The utilization of atrial sensing dipole in single lead implantable cardioverter defibrillator for detection of new-onset atrial high-rate episodes or subclinical atrial fibrillation: A systematic review and meta-analysis.

作者信息

Pung Xuanming, Hong Daniel Zhihao, Ho Tzyy Yeou, Shen Xiayan, Tan Pei Ting, Yeo Colin, Tan Vern Hsen

机构信息

Department of Cardiology Changi General Hospital Singapore City Singapore.

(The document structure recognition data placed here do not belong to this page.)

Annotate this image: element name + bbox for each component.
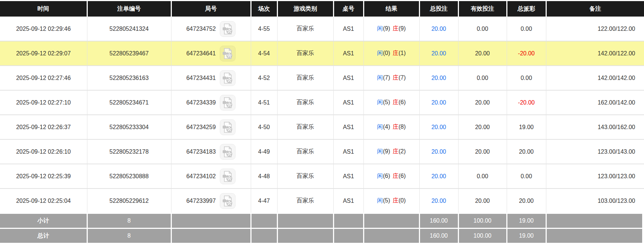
cell-remark: 123.00/123.00	[546, 164, 644, 189]
video-replay-icon[interactable]	[220, 95, 236, 111]
cell-time: 2025-09-12 02:27:46	[0, 66, 87, 90]
video-replay-icon[interactable]	[220, 193, 236, 209]
banker-score: (7)	[399, 74, 406, 81]
cell-bet-id: 522805241324	[87, 17, 171, 41]
banker-label: 庄	[393, 124, 399, 130]
cell-total-bet[interactable]: 20.00	[419, 189, 458, 213]
round-number: 647234339	[186, 99, 216, 106]
banker-score: (6)	[399, 99, 406, 105]
cell-payout: 20.00	[507, 139, 546, 164]
player-label: 闲	[377, 74, 383, 81]
banker-label: 庄	[393, 197, 399, 204]
summary-row: 小计 8 160.00 100.00 19.00	[0, 213, 644, 228]
table-header: 时间注单编号局号场次游戏类别桌号结果总投注有效投注总派彩备注	[0, 1, 644, 17]
cell-round: 647234183	[171, 139, 251, 164]
video-replay-icon[interactable]	[220, 70, 236, 86]
cell-total-bet[interactable]: 20.00	[419, 17, 458, 41]
cell-round: 647234259	[171, 115, 251, 139]
table-row[interactable]: 2025-09-12 02:26:37 522805233304 6472342…	[0, 115, 644, 139]
cell-game-type: 百家乐	[277, 90, 333, 115]
summary-label: 总计	[0, 228, 87, 243]
cell-session: 4-55	[251, 17, 277, 41]
cell-payout: 0.00	[507, 66, 546, 90]
player-label: 闲	[377, 124, 383, 130]
player-label: 闲	[377, 50, 383, 56]
banker-label: 庄	[393, 99, 399, 105]
cell-total-bet[interactable]: 20.00	[419, 139, 458, 164]
cell-valid-bet: 20.00	[458, 189, 507, 213]
cell-session: 4-48	[251, 164, 277, 189]
cell-bet-id: 522805229612	[87, 189, 171, 213]
cell-payout: 0.00	[507, 17, 546, 41]
cell-round: 647234752	[171, 17, 251, 41]
cell-bet-id: 522805230888	[87, 164, 171, 189]
cell-table-number: AS1	[333, 17, 363, 41]
cell-round: 647234102	[171, 164, 251, 189]
cell-result: 闲(9)庄(2)	[363, 139, 419, 164]
table-row[interactable]: 2025-09-12 02:27:46 522805236163 6472344…	[0, 66, 644, 90]
cell-bet-id: 522805234671	[87, 90, 171, 115]
cell-total-bet[interactable]: 20.00	[419, 115, 458, 139]
cell-result: 闲(0)庄(1)	[363, 41, 419, 66]
cell-payout: 0.00	[507, 164, 546, 189]
round-number: 647234259	[186, 124, 216, 131]
table-row[interactable]: 2025-09-12 02:26:10 522805232178 6472341…	[0, 139, 644, 164]
table-row[interactable]: 2025-09-12 02:27:10 522805234671 6472343…	[0, 90, 644, 115]
cell-valid-bet: 0.00	[458, 164, 507, 189]
cell-round: 647234339	[171, 90, 251, 115]
cell-remark: 142.00/122.00	[546, 41, 644, 66]
banker-label: 庄	[393, 148, 399, 154]
column-header-round: 局号	[171, 1, 251, 17]
cell-result: 闲(5)庄(6)	[363, 90, 419, 115]
player-label: 闲	[377, 148, 383, 154]
cell-bet-id: 522805236163	[87, 66, 171, 90]
cell-table-number: AS1	[333, 66, 363, 90]
summary-payout: 19.00	[507, 213, 546, 228]
cell-total-bet[interactable]: 20.00	[419, 66, 458, 90]
round-number: 647234183	[186, 149, 216, 155]
player-score: (5)	[383, 99, 390, 105]
cell-remark: 123.00/143.00	[546, 139, 644, 164]
cell-bet-id: 522805232178	[87, 139, 171, 164]
video-replay-icon[interactable]	[220, 119, 236, 135]
cell-time: 2025-09-12 02:29:07	[0, 41, 87, 66]
cell-result: 闲(6)庄(6)	[363, 164, 419, 189]
cell-round: 647234431	[171, 66, 251, 90]
cell-valid-bet: 20.00	[458, 139, 507, 164]
banker-label: 庄	[393, 173, 399, 179]
summary-label: 小计	[0, 213, 87, 228]
banker-score: (2)	[399, 148, 406, 154]
cell-session: 4-51	[251, 90, 277, 115]
player-score: (4)	[383, 124, 390, 130]
cell-table-number: AS1	[333, 115, 363, 139]
cell-valid-bet: 20.00	[458, 115, 507, 139]
cell-session: 4-47	[251, 189, 277, 213]
player-score: (6)	[383, 173, 390, 179]
player-label: 闲	[377, 173, 383, 179]
cell-remark: 162.00/142.00	[546, 90, 644, 115]
table-row[interactable]: 2025-09-12 02:25:39 522805230888 6472341…	[0, 164, 644, 189]
cell-time: 2025-09-12 02:26:10	[0, 139, 87, 164]
cell-table-number: AS1	[333, 189, 363, 213]
summary-valid-bet: 100.00	[458, 228, 507, 243]
cell-game-type: 百家乐	[277, 115, 333, 139]
cell-total-bet[interactable]: 20.00	[419, 164, 458, 189]
table-row[interactable]: 2025-09-12 02:29:46 522805241324 6472347…	[0, 17, 644, 41]
video-replay-icon[interactable]	[220, 21, 236, 37]
column-header-game_type: 游戏类别	[277, 1, 333, 17]
banker-label: 庄	[393, 74, 399, 81]
cell-total-bet[interactable]: 20.00	[419, 90, 458, 115]
banker-label: 庄	[393, 50, 399, 56]
video-replay-icon[interactable]	[220, 45, 236, 62]
table-row[interactable]: 2025-09-12 02:29:07 522805239467 6472346…	[0, 41, 644, 66]
video-replay-icon[interactable]	[220, 144, 236, 160]
cell-time: 2025-09-12 02:25:04	[0, 189, 87, 213]
cell-game-type: 百家乐	[277, 139, 333, 164]
video-replay-icon[interactable]	[220, 168, 236, 184]
cell-round: 647233997	[171, 189, 251, 213]
round-number: 647234102	[186, 173, 216, 180]
cell-total-bet[interactable]: 20.00	[419, 41, 458, 66]
table-row[interactable]: 2025-09-12 02:25:04 522805229612 6472339…	[0, 189, 644, 213]
cell-remark: 103.00/123.00	[546, 189, 644, 213]
summary-count: 8	[87, 228, 171, 243]
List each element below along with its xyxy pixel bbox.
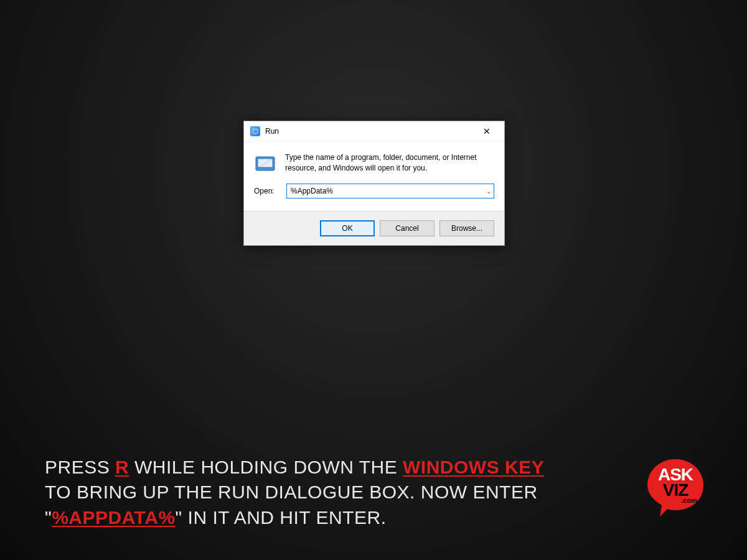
open-row: Open: ⌄ — [254, 184, 494, 198]
caption-text: WHILE HOLDING DOWN THE — [129, 457, 403, 477]
chevron-down-icon: ⌄ — [486, 188, 491, 195]
ok-button[interactable]: OK — [320, 220, 375, 236]
logo-line2: VIZ — [641, 482, 710, 498]
caption-highlight-appdata: %APPDATA% — [52, 507, 175, 528]
caption-text: " IN IT AND HIT ENTER. — [176, 507, 387, 528]
description-text: Type the name of a program, folder, docu… — [285, 152, 484, 174]
caption-highlight-winkey: WINDOWS KEY — [403, 457, 544, 477]
open-combobox[interactable]: ⌄ — [286, 184, 494, 198]
cancel-button[interactable]: Cancel — [380, 220, 435, 236]
instruction-caption: PRESS R WHILE HOLDING DOWN THE WINDOWS K… — [45, 455, 555, 531]
askviz-logo: ASK VIZ .com — [641, 454, 710, 523]
titlebar[interactable]: Run ✕ — [244, 121, 504, 141]
caption-text: PRESS — [45, 457, 115, 477]
browse-button[interactable]: Browse... — [439, 220, 494, 236]
caption-highlight-r: R — [115, 457, 129, 477]
dialog-footer: OK Cancel Browse... — [244, 211, 504, 245]
close-icon[interactable]: ✕ — [474, 123, 499, 140]
window-title: Run — [265, 127, 474, 136]
open-input[interactable] — [291, 187, 479, 195]
description-row: Type the name of a program, folder, docu… — [254, 152, 494, 175]
run-icon — [250, 126, 260, 136]
open-label: Open: — [254, 187, 279, 195]
dialog-body: Type the name of a program, folder, docu… — [244, 141, 504, 211]
run-large-icon — [254, 152, 276, 175]
run-dialog: Run ✕ Type the name of a program, folder… — [243, 121, 505, 246]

Yong Loo Lin School of Medicine National University of Singapore Singapore City Singapore.

出版信息

J Arrhythm. 2022 Jan 15;38(2):177-186. doi: 10.1002/joa3.12675. eCollection 2022 Apr.

Abstract

This meta-analysis aims to evaluate the performance of atrial sensing dipole in single lead implantable cardioverter defibrillator (VDD-ICD) recipients in particular diagnosing new-onset atrial high-rate episodes (AHREs) defined as rate threshold of 200 beats per minute, or subclinical atrial fibrillation (SCAF) defined as device-detected AF without symptoms. We comprehensively searched PubMed, Embase, and ClinicalTrials.gov. Studies comparing contemporary single- and dual-chamber ICD (VVI-/DDD-ICD) versus VDD-ICD were included. Restricted maximum likelihood method for random effect model and Mantel-Haenszel method for fixed effect model were used to estimate the effect size of new-onset AHREs, or SCAF detection in each group. Three prospective studies were identified and total of 991 participants were included. There were 330 (33.3%) in VDD-ICD and 661 (66.7%) in VVI-/DDD-ICD. Most (78%) participants were men. Median follow-up was from 365 days to 847 days. VDD-ICD has a higher likelihood of detecting AHREs or SCAF as compared to VVI-/DDD-ICD [(OR random effect : 2.6; 95% CI: 1.2, 5.8; = .018); I-squared = 67.8%, = .019]. This difference was more apparently seen in the comparison between VDD-ICD and VVI-ICD [(OR random effect: 3.8; 95% CI: 2.1, 6.6, < .001), I-squared = 0.0%, = .518]. The result is same as fixed effect. Rate of AHREs detection observed in VDD-ICD was not statistically different when compared to the only group with DDD-ICD from SENSE trial. In conclusion, this meta-analysis reveals that the use of floating atrial sensing dipole in VDD-ICD increases the detection of new-onset AHREs or SCAF when compared to VVI-ICD, with similar atrial sensing performance to DDD-ICD.

摘要

这项荟萃分析旨在评估单腔植入式心律转复除颤器(VDD-ICD)患者中的心房感知偶极的性能,特别是用于诊断定义为每分钟200次心跳的心率阈值的新发房性高率发作(AHREs),或定义为设备检测到但无症状的亚临床房颤(SCAF)。我们全面检索了PubMed、Embase和ClinicalTrials.gov。纳入了比较当代单腔和双腔ICD(VVI-/DDD-ICD)与VDD-ICD的研究。使用随机效应模型的受限最大似然法和固定效应模型的Mantel-Haenszel法来估计每组中新发AHREs或SCAF检测的效应大小。确定了三项前瞻性研究,共纳入991名参与者。VDD-ICD组有330名(33.3%),VVI-/DDD-ICD组有661名(66.7%)。大多数(78%)参与者为男性。中位随访时间为365天至847天。与VVI-/DDD-ICD相比,VDD-ICD检测AHREs或SCAF的可能性更高[(随机效应OR:2.6;95%CI:1.2,5.8;P = 0.018);I² = 67.8%,P = 0.019]。这种差异在VDD-ICD与VVI-ICD的比较中更为明显[(随机效应OR:3.8;95%CI:2.1,6.6,P < 0.001),I² = 0.0%,P = 0.518]。固定效应结果相同。与SENSE试验中唯一的DDD-ICD组相比,VDD-ICD中观察到的AHREs检测率无统计学差异。总之,这项荟萃分析表明,与VVI-ICD相比,VDD-ICD中使用浮动心房感知偶极可增加新发AHREs或SCAF的检测,其心房感知性能与DDD-ICD相似。